• [Exercise] Every record, apart from its pictures, should be repeated exactly.
═══ Entries shown
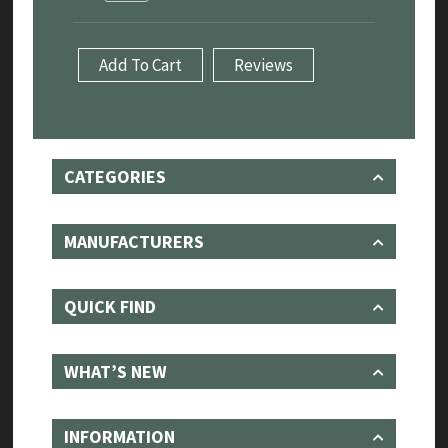
Sport
5.0
V8
Add To Cart
Reviews
S/C
-
Sport
System
with
Sound
CATEGORIES
Architect
18-
22
quantity
MANUFACTURERS
QUICK FIND
WHAT’S NEW
INFORMATION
══════
• [The completed task]
Sport
5.0
V8
Add To Cart
Reviews
S/C
-
Sport
System
with
Sound
CATEGORIES
Architect
18-
22
quantity
MANUFACTURERS
QUICK FIND
WHAT’S NEW
INFORMATION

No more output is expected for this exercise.